For Quex, download the latest version from http://quex.org (or at least version
0.59.1) and unpack it to any location. After you set the QUEX_PATH environment
variable to that directory, you are set.
Building and installing trtok
-----------------------------
Navigate to the cloned/downloaded-and-untarred directory where this file is
located. I suggest making a build directory next to the src directory and
navigating to it. Issue
cmake ../src
to start an out-of-source (or in-source if you omitted creating the build
directory and simply went for the src directory) build. If CMake failed to find
any required components, you can point it in the right directory by editing
the CMake cache. For that I recommend ccmake, where you simply run
ccmake .
from the build directory and you can setup all the parameters in a nice way.
Besides helping CMake find the required libraries, you can use ccmake to setup
the installation directory INSTALL_DIR, whether iconv or ICU is used for
character decoding and encoding (USE_ICONV, USE_ICU), whether static libraries
should be preferred (PREFER_STATIC_LIBRARIES), the path to Quex (QUEX), the
build type (CMAKE_BUILD_TYPE=Debug, Release...) and tune several program
parameters (the most interesting being WORK_UNIT_COUNT, which sets the number of
threads running in the pipeline at the same time and CHUNK_SIZE, which sets the
size of work units being passed through the pipeline).

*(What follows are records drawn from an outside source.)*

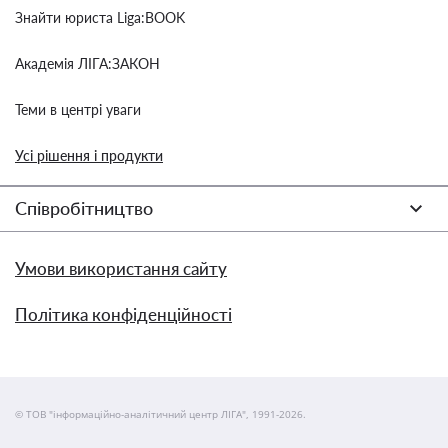
Знайти юриста Liga:BOOK
Академія ЛІГА:ЗАКОН
Теми в центрі уваги
Усі рішення і продукти
Співробітництво
Умови використання сайту
Політика конфіденційності
© ТОВ "інформаційно-аналітичний центр ЛІГА", 1991-2026.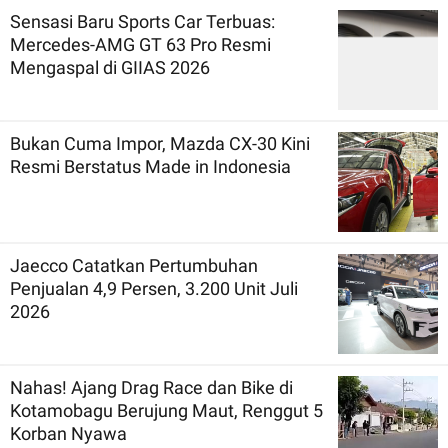
Sensasi Baru Sports Car Terbuas:
Mercedes-AMG GT 63 Pro Resmi
Mengaspal di GIIAS 2026
Bukan Cuma Impor, Mazda CX-30 Kini
Resmi Berstatus Made in Indonesia
Jaecco Catatkan Pertumbuhan
Penjualan 4,9 Persen, 3.200 Unit Juli
2026
Nahas! Ajang Drag Race dan Bike di
Kotamobagu Berujung Maut, Renggut 5
Korban Nyawa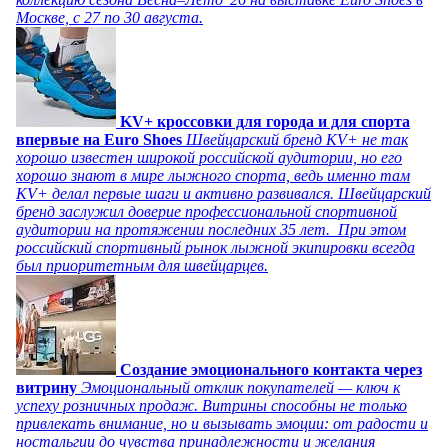
Москве, с 27 по 30 августа.
KV+ кроссовки для города и для спорта
впервые на Euro Shoes
Швейцарский бренд KV+ не так
хорошо известен широкой российской аудитории, но его
хорошо знают в мире лыжного спорта, ведь именно там
KV+ делал первые шаги и активно развивался. Швейцарский
бренд заслужил доверие профессиональной спортивной
аудитории на протяжении последних 35 лет. При этом
российский спортивный рынок лыжной экипировки всегда
был приоритетным для швейцарцев.
Создание эмоционального контакта через
витрину
Эмоциональный отклик покупателей — ключ к
успеху розничных продаж. Витрины способны не только
привлекать внимание, но и вызывать эмоции: от радости и
ностальгии до чувства принадлежности и желания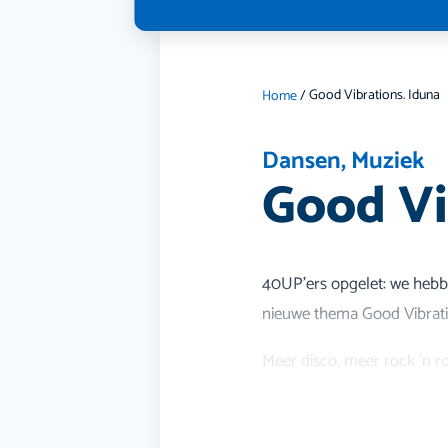
Good Vibrations. Iduna
Home
/
Dansen
,
Muziek
Good Vi
40UP’ers opgelet: we hebbe
nieuwe thema Good Vibrati
Meer disco, meer rock ’n ro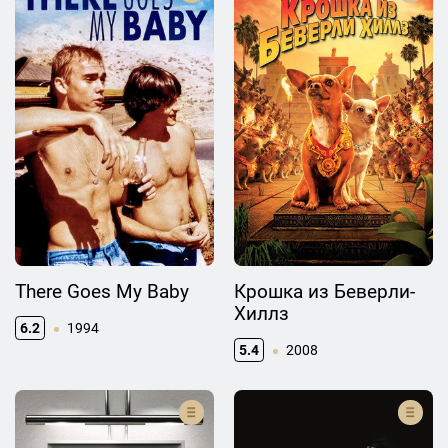
There Goes My Baby
Крошка из Беверли-
Хиллз
6.2
1994
5.4
2008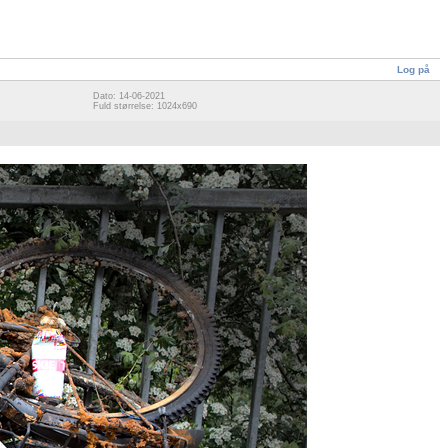
Log på
Dato: 14-06-2021
Fuld størrelse: 1024x690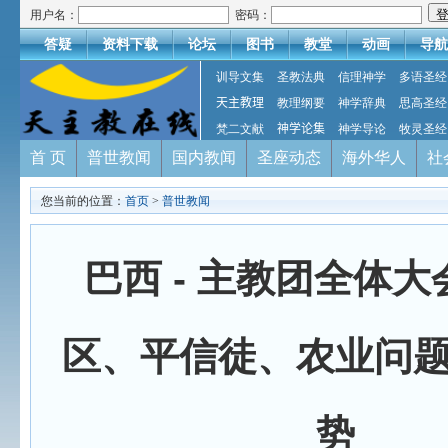
用户名：
密码：
答疑
资料下载
论坛
图书
教堂
动画
导航
训导文集
圣教法典
信理神学
多语圣经
天主教理
教理纲要
神学辞典
思高圣经
梵二文献
神学论集
神学导论
牧灵圣经
首 页
普世教闻
国内教闻
圣座动态
海外华人
社
您当前的位置：
首页
>
普世教闻
巴西 - 主教团全体
区、平信徒、农业问
势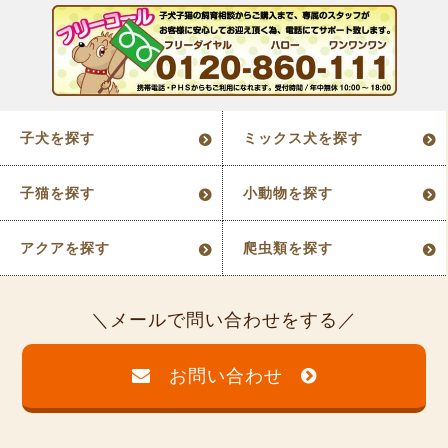
子犬を探す
ミックス犬を探す
子猫を探す
小動物を探す
アクアを探す
爬虫類を探す
メールで問い合わせをする
お問い合わせ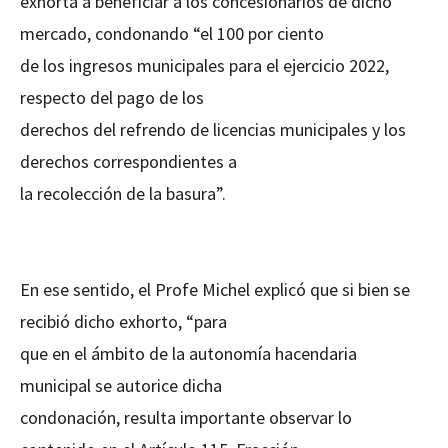
exhorta a beneficiar a los concesionarios de dicho
mercado, condonando “el 100 por ciento
de los ingresos municipales para el ejercicio 2022,
respecto del pago de los
derechos del refrendo de licencias municipales y los
derechos correspondientes a
la recolección de la basura”.
En ese sentido, el Profe Michel explicó que si bien se
recibió dicho exhorto, “para
que en el ámbito de la autonomía hacendaria
municipal se autorice dicha
condonación, resulta importante observar lo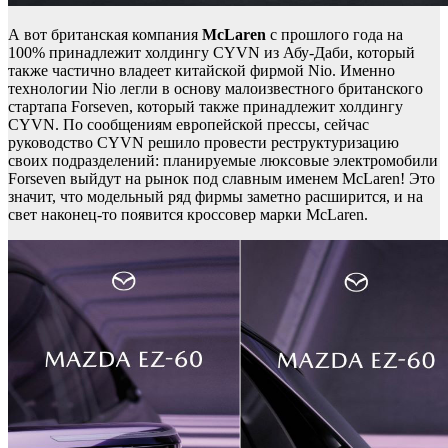
А вот британская компания
McLaren
с прошлого года на
100% принадлежит холдингу CYVN из Абу-Даби, который
также частично владеет китайской фирмой Nio. Именно
технологии Nio легли в основу малоизвестного британского
стартапа Forseven, который также принадлежит холдингу
CYVN. По сообщениям европейской прессы, сейчас
руководство CYVN решило провести реструктуризацию
своих подразделений: планируемые люксовые электромобили
Forseven выйдут на рынок под славным именем McLaren! Это
значит, что модельный ряд фирмы заметно расширится, и на
свет наконец-то появится кроссовер марки McLaren.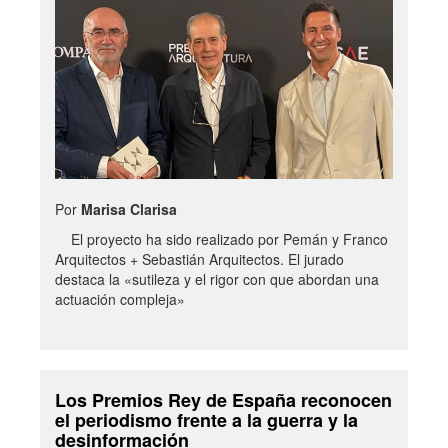
Por
Marisa Clarisa
El proyecto ha sido realizado por Pemán y Franco
Arquitectos + Sebastián Arquitectos. El jurado
destaca la «sutileza y el rigor con que abordan una
actuación compleja»
Los Premios Rey de España reconocen
el periodismo frente a la guerra y la
desinformación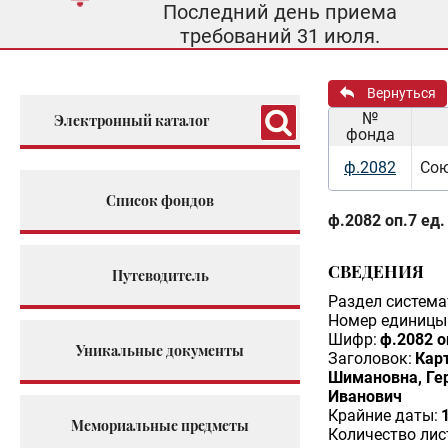
Последний день приема
требований 31 июля.
Вернуться
№
Электронный каталог
фонда
ф.2082
Сою
Список фондов
ф.2082 оп.7 ед.
СВЕДЕНИЯ
Путеводитель
Раздел система
Номер единицы 
Шифр:
ф.2082 о
Уникальные документы
Заголовок:
Кар
Шимановна, Гер
Иванович
Крайние даты:
Мемориальные предметы
Количество лис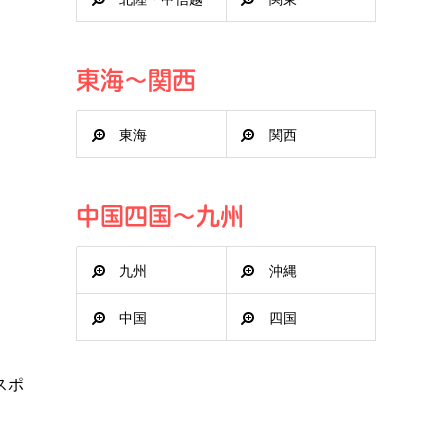
東海～関西
東海
関西
中国四国～九州
九州
沖縄
中国
四国
スポ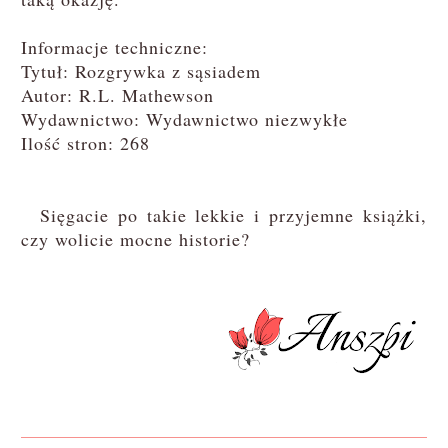
Informacje techniczne:
Tytuł: Rozgrywka z sąsiadem
Autor: R.L. Mathewson
Wydawnictwo: Wydawnictwo niezwykłe
Ilość stron: 268
Sięgacie po takie lekkie i przyjemne książki,
czy wolicie mocne historie?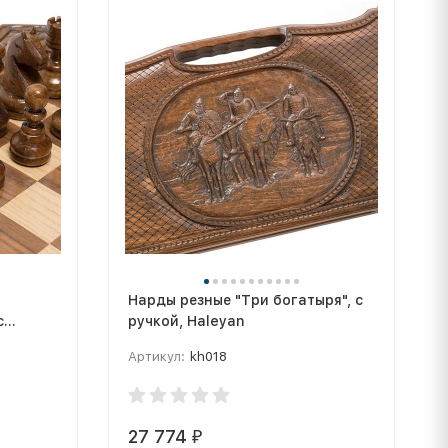
Нарды резные "Три богатыря", с
с
ручкой, Haleyan
Артикул:
kh018
27 774
₽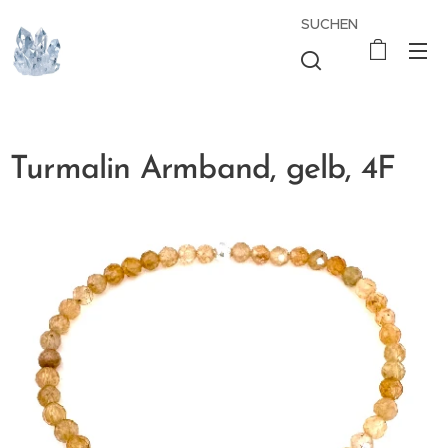
SUCHEN
Turmalin Armband, gelb, 4F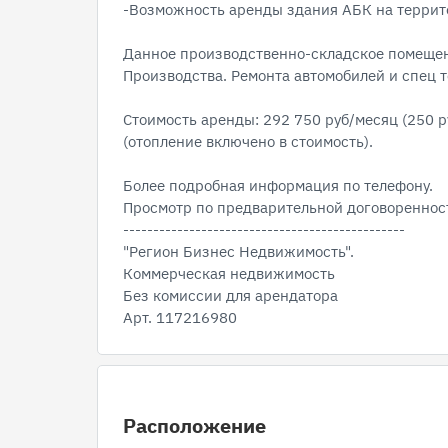
-Возможность аренды здания АБК на террит
Данное производственно-складское помещени
Производства. Ремонта автомобилей и спец т
Стоимость аренды: 292 750 руб/месяц (250 р
(отопление включено в стоимость).
Более подробная информация по телефону.
Просмотр по предварительной договореннос
-----------------------------------------------
"Регион Бизнес Недвижимость".
Коммерческая недвижимость
Без комиссии для арендатора
Арт. 117216980
Расположение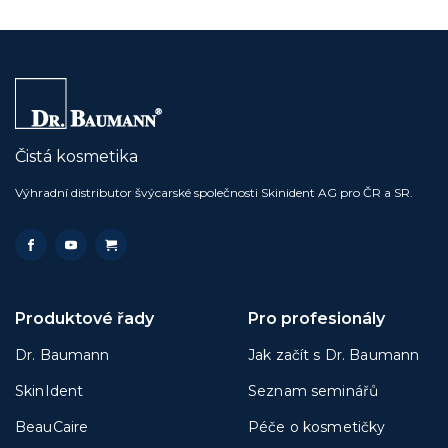
Čistá kosmetika
Výhradní distributor švýcarské společnosti Skinident AG pro ČR a SR.
Produktové řady
Pro profesionály
Dr. Baumann
Jak začít s Dr. Baumann
SkinIdent
Seznam seminářů
BeauCaire
Péče o kosmetičky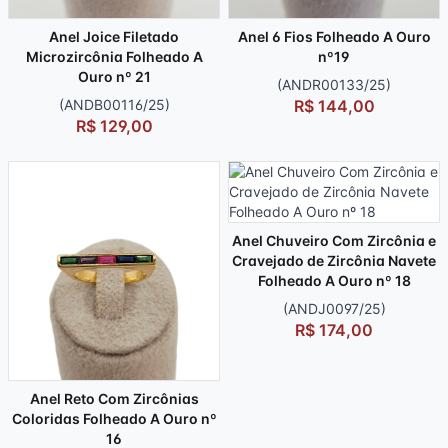
Anel Joice Filetado
Anel 6 Fios Folheado A Ouro
Microzircônia Folheado A
nº19
Ouro nº 21
(ANDR00133/25)
(ANDB00116/25)
R$ 144,00
R$ 129,00
Anel Chuveiro Com Zircônia e
Cravejado de Zircônia Navete
Folheado A Ouro nº 18
(ANDJ0097/25)
R$ 174,00
Anel Reto Com Zircônias
Coloridas Folheado A Ouro nº
16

After setting the parameters, press 'c' and then 'g' to configure the cache and
generate the Makefiles (or other files for your build system of choice).
An alternative to setting the CMake parameters interactively using ccmake is
to use the -D option of cmake, e.g.:
cmake . -DCMAKE_BUILD_TYPE=Release
Now you can use make or whatever build system you use to compile and install
the application. For example with make you could type
make -j 4 # run 4 jobs simultaneously
make install
After installing, you need to set the environment variable TRTOK_PATH to your
installation directory, so trtok always knows where to look for your
tokenization schemes, where to build and train them and where the code for the
dynamically compiled rough tokenizer is stored.